Segment Start: Material for this task

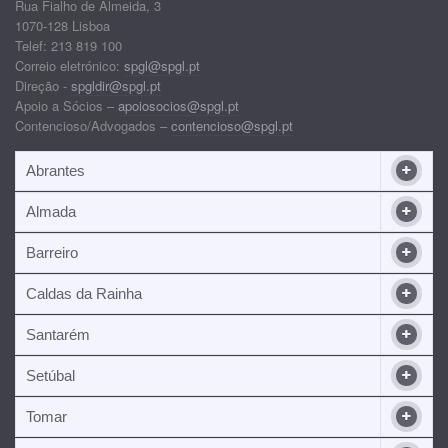
Rua Fialho de Almeida, 3
1070-128 Lisboa
Telef: 213 819 100
Correio eletrónico:
spgl@spgl.pt
Direção -
spgldir@spgl.pt
Apoio a Sócios –
apoiosocios@spgl.pt
Contencioso/Advogados –
contencioso@spgl.pt
Abrantes
Almada
Barreiro
Caldas da Rainha
Santarém
Setúbal
Tomar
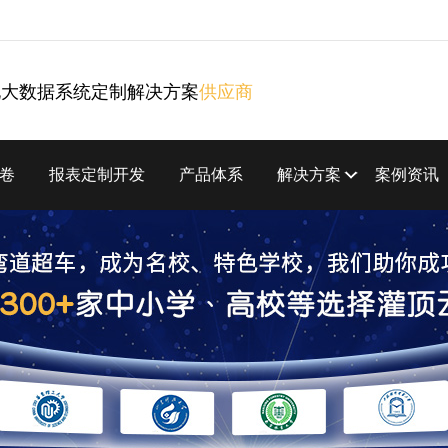
化大数据系统定制解决方案
供应商
卷
报表定制开发
产品体系
解决方案
案例资讯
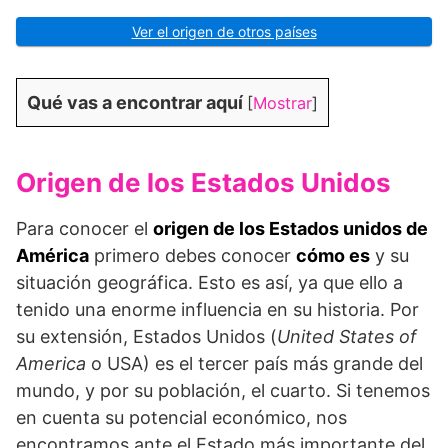
Ver el origen de otros países
Qué vas a encontrar aquí
[
Mostrar
]
Origen de los Estados Unidos
Para conocer el
origen de los Estados unidos de
América
primero debes conocer
cómo es
y su
situación geográfica. Esto es así, ya que ello a
tenido una enorme influencia en su historia. Por
su extensión, Estados Unidos (
United States of
America
o USA) es el tercer país más grande del
mundo, y por su población, el cuarto. Si tenemos
en cuenta su potencial económico, nos
encontramos ante el Estado más importante del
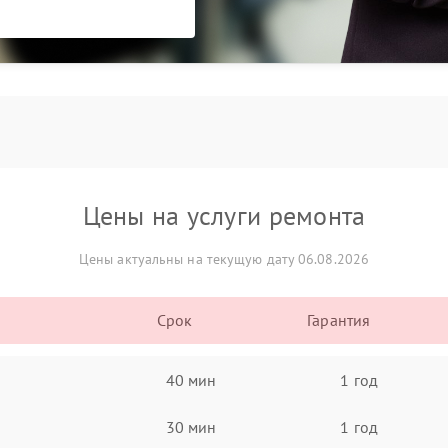
Цены на услуги ремонта
Цены актуальны на текущую дату 06.08.2026
Срок
Гарантия
40 мин
1 год
30 мин
1 год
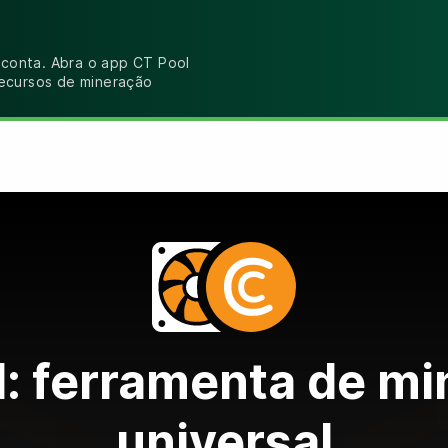
 conta. Abra o app CT Pool
recursos de mineração
: ferramenta de m
universal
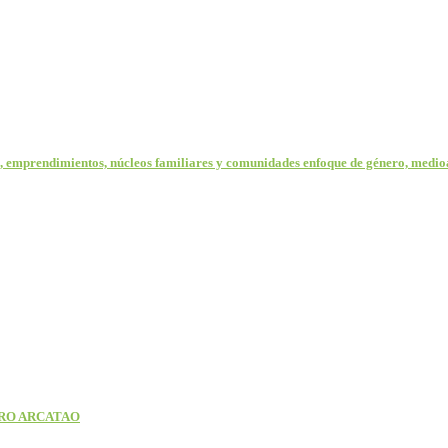
as, emprendimientos, núcleos familiares y comunidades enfoque de género, med
ERO ARCATAO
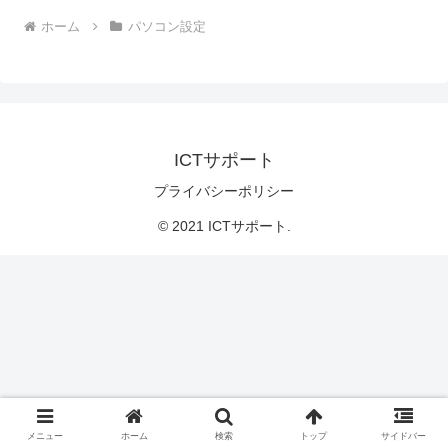
ホーム
パソコン設定
ICTサポート
プライバシーポリシー
© 2021 ICTサポート.
メニュー
ホーム
検索
トップ
サイドバー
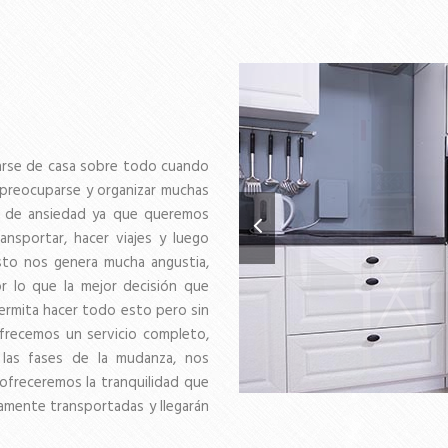
arse de casa sobre todo cuando
preocuparse y organizar muchas
o de ansiedad ya que queremos
ansportar, hacer viajes y luego
esto nos genera mucha angustia,
 lo que la mejor decisión que
ermita hacer todo esto pero sin
ofrecemos un servicio completo,
 las fases de la mudanza, nos
ofreceremos la tranquilidad que
amente transportadas y llegarán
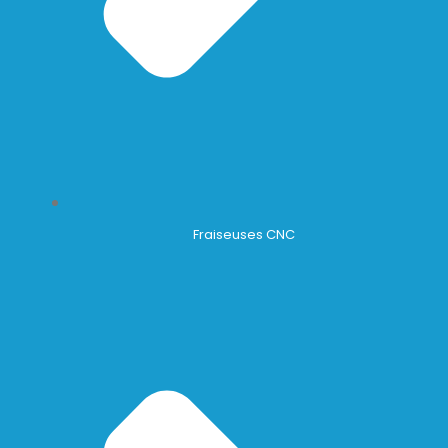
Fraiseuses CNC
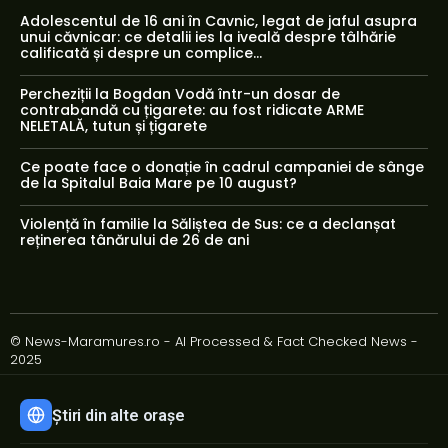
Adolescentul de 16 ani în Cavnic, legat de jaful asupra
unui căvnicar: ce detalii ies la iveală despre tâlhărie
calificată și despre un complice...
Percheziții la Bogdan Vodă într-un dosar de
contrabandă cu țigarete: au fost ridicate ARME
NELETALĂ, tutun și țigarete
Ce poate face o donație în cadrul campaniei de sânge
de la Spitalul Baia Mare pe 10 august?
Violență în familie la Săliștea de Sus: ce a declanșat
reținerea tânărului de 26 de ani
© News-Maramures.ro - AI Processed & Fact Checked News -
2025
Știri din alte orașe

Segment End: Material for this task

Copy out every line of the data above, taking care to leave the pictures out.

Rua Fialho de Almeida, 3
1070-128 Lisboa
Telef: 213 819 100
Correio eletrónico:
spgl@spgl.pt
Direção -
spgldir@spgl.pt
Apoio a Sócios –
apoiosocios@spgl.pt
Contencioso/Advogados –
contencioso@spgl.pt
Abrantes
Almada
Barreiro
Caldas da Rainha
Santarém
Setúbal
Tomar
化大数据系统定制解决方案
供应商
卷
报表定制开发
产品体系
解决方案
案例资讯
Ver el origen de otros países
Qué vas a encontrar aquí
[
Mostrar
]
Origen de los Estados Unidos
Para conocer el
origen de los Estados unidos de
América
primero debes conocer
cómo es
y su
situación geográfica. Esto es así, ya que ello a
tenido una enorme influencia en su historia. Por
su extensión, Estados Unidos (
United States of
America
o USA) es el tercer país más grande del
mundo, y por su población, el cuarto. Si tenemos
en cuenta su potencial económico, nos
encontramos ante el Estado más importante del
Цены на услуги ремонта
Цены актуальны на текущую дату 06.08.2026
Срок
Гарантия
40 мин
1 год
30 мин
1 год
 conta. Abra o app CT Pool
recursos de mineração
: ferramenta de m
universal
as, emprendimientos, núcleos familiares y comunidades enfoque de género, med
ERO ARCATAO
ホーム
パソコン設定
ICTサポート
プライバシーポリシー
© 2021 ICTサポート.
メニュー
ホーム
検索
トップ
サイドバー
arse de casa sobre todo cuando
preocuparse y organizar muchas
o de ansiedad ya que queremos
ansportar, hacer viajes y luego
esto nos genera mucha angustia,
 lo que la mejor decisión que
ermita hacer todo esto pero sin
ofrecemos un servicio completo,
 las fases de la mudanza, nos
ofreceremos la tranquilidad que
amente transportadas y llegarán
Fraiseuses CNC
Adolescentul de 16 ani în Cavnic, legat de jaful asupra
unui căvnicar: ce detalii ies la iveală despre tâlhărie
calificată și despre un complice...
Percheziții la Bogdan Vodă într-un dosar de
contrabandă cu țigarete: au fost ridicate ARME
NELETALĂ, tutun și țigarete
Ce poate face o donație în cadrul campaniei de sânge
de la Spitalul Baia Mare pe 10 august?
Violență în familie la Săliștea de Sus: ce a declanșat
reținerea tânărului de 26 de ani
© News-Maramures.ro - AI Processed & Fact Checked News -
2025
Știri din alte orașe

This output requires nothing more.